Si cet amendement vise à empêcher les élus de pratiquer, par naïveté sinon par concussion ou communautarisme, des réservations différenciées par sexe pour des motifs religieux, il me faut vous répondre que cela est déjà contraire aux lois de la République, monsieur le sénateur.
Une grande difficulté se pose aux préfets qui, au nom de l’État, contrôlent la légalité des actes, notamment du règlement intérieur d’un établissement fonctionnant en délégation de service public, tel que les piscines, ou encore un arrêté ou une instruction directe du maire visant à permettre l’accès de tel stade municipal ou de telle médiathèque de manière différenciée selon le sexe.
Si ces décisions sont prises pour des motifs religieux ou communautaires, il s’agit déjà d’actes contraires aux lois de la République. La difficulté est que le préfet ne peut pas, jusqu’à présent, saisir en urgence le maire pour le rappeler à ses devoirs, comme il peut le faire en matière de logement social : la méthode à adopter pour faire face à cette sorte de carence républicaine pourrait être calquée sur celle qui s’exerce face aux carences que nous connaissons face aux obligations posées par la loi SRU.

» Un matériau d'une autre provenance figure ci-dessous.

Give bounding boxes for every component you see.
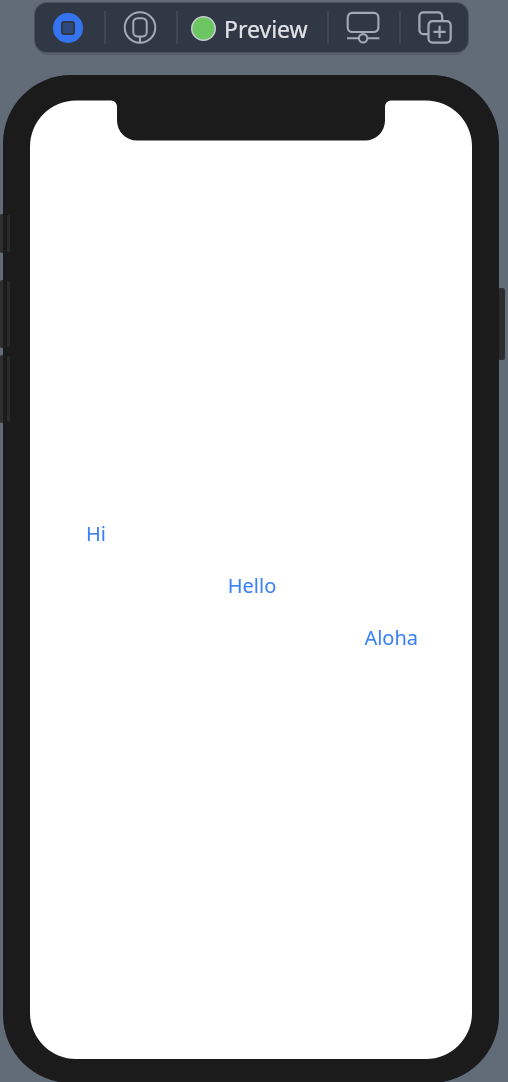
staticText: Hello (86, 572, 418, 599)
staticText: Hi (86, 520, 418, 547)
staticText: Aloha (86, 624, 418, 651)
button[interactable]: Stop (52, 12, 84, 44)
button[interactable]: Device (124, 11, 156, 43)
button[interactable]: Add preview (415, 6, 455, 46)
button[interactable]: Display settings (341, 7, 385, 45)
staticText: Preview (224, 13, 308, 44)
button[interactable]: Preview (190, 11, 308, 46)
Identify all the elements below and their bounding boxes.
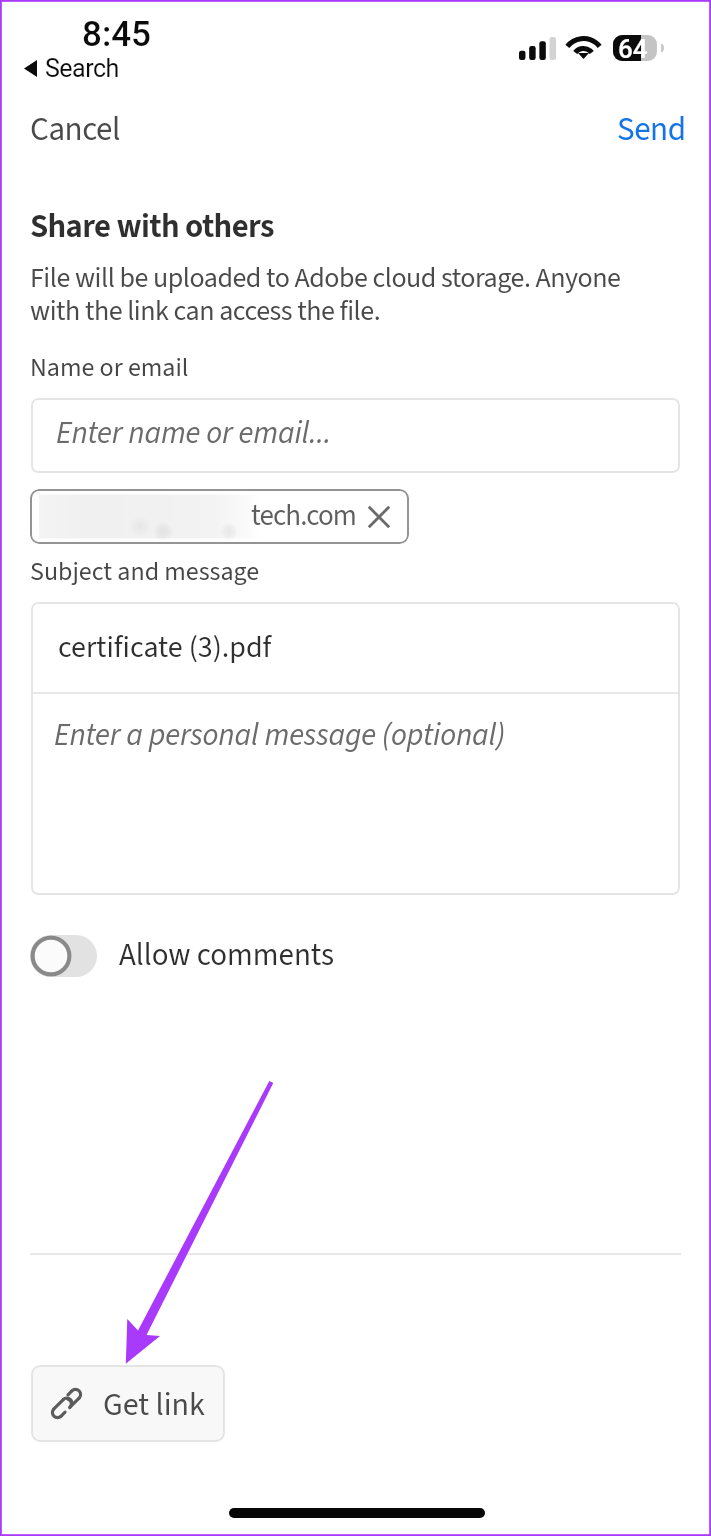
staticText: 64: [618, 34, 648, 60]
staticText: certificate (3).pdf: [58, 626, 272, 669]
staticText: Subject and message: [30, 553, 260, 590]
staticText: Enter name or email...: [56, 411, 332, 455]
staticText: 8:45: [82, 14, 151, 55]
staticText: Allow comments: [119, 933, 334, 977]
staticText: Cancel: [30, 106, 120, 153]
button[interactable]: Remove recipient: [362, 500, 396, 534]
staticText: File will be uploaded to Adobe cloud sto…: [30, 258, 621, 331]
button[interactable]: Send: [601, 94, 702, 165]
staticText: Name or email: [30, 349, 189, 386]
button[interactable]: Enter a personal message (optional): [31, 694, 680, 895]
button[interactable]: Cancel: [14, 94, 136, 165]
staticText: Search: [45, 54, 119, 83]
button[interactable]: Get link: [31, 1365, 225, 1442]
staticText: Share with others: [30, 203, 274, 250]
button[interactable]: Allow comments: [30, 934, 334, 978]
staticText: Get link: [103, 1382, 205, 1428]
button[interactable]: certificate (3).pdf: [31, 602, 680, 692]
staticText: Send: [617, 106, 686, 153]
staticText: tech.com: [251, 495, 356, 536]
button[interactable]: Enter name or email...: [31, 398, 680, 473]
staticText: Enter a personal message (optional): [54, 713, 506, 757]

Une seconde difficulté porte sur l’urgence avec laquelle le tribunal administratif examine les requêtes en la matière. Vous comme moi sommes à coup sûr très attachés aux libertés locales et respectueux des collectivités locales qui doivent prendre des décisions. Il revient bien au juge administratif de décider si le préfet commet un excès de pouvoir ou non, auquel cas, sous quarante-huit heures, on doit être en mesure d’interrompre l’acte communautariste, qu’il s’agisse d’une délibération du conseil municipal ou d’un arrêté pris par un maire ou par le président d’une collectivité locale.

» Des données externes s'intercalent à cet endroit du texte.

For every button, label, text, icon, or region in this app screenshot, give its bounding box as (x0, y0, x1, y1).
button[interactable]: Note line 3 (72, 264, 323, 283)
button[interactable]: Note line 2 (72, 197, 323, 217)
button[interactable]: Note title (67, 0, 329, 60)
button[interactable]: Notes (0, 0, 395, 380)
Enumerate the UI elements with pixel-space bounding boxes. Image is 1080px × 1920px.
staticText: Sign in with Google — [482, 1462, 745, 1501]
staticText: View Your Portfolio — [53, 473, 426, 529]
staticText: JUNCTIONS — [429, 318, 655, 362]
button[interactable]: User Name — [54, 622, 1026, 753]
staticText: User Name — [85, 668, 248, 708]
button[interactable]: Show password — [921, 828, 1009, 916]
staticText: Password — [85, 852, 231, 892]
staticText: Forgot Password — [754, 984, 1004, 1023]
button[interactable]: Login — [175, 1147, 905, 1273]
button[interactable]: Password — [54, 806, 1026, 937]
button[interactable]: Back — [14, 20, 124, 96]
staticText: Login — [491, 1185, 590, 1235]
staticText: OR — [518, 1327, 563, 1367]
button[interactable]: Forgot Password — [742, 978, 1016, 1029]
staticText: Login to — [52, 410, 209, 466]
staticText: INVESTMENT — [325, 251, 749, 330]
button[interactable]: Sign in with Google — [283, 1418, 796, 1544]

Tel est bien l’objet de l’article 2, que Mme la rapporteure a évoqué à juste titre : permettre ce nouveau « référé laïcité ». Désormais, en quarante-huit heures, les détenteurs de l’autorité de l’État dans les territoires pourront saisir le juge administratif pour demander à réformer la décision du maire, ou à se substituer à lui s’il devait persister dans sa politique communautariste et, si j’ose dire, antilaïque.
Pour pousser un petit plus loin la réflexion, je ne suis pas certain qu’il convienne d’instaurer un délit pénal en la matière. En revanche, il est tout à fait possible de proposer la suspension du maire, voire la fin de son mandat, comme le ministère de l’intérieur et celui des collectivités territoriales peuvent le faire en cas de menaces réitérées et de manquements divers à ses devoirs. Vous savez qu’une telle possibilité existe, même si elle n’a été utilisée que rarement. Évidemment, l’article relatif au « référé laïcité » prévoit qu’en cas de faits graves contraires aux valeurs de la République le Gouvernement pourra proposer en Conseil des ministres la révocation d’un élu particulièrement communautariste.
J’estime donc, monsieur le sénateur, que les attendus que vous évoquez sont parfaitement compris par ce projet de loi. J’espère que, sous le bénéfice de mes explications, vous voudrez bien retirer votre amendement.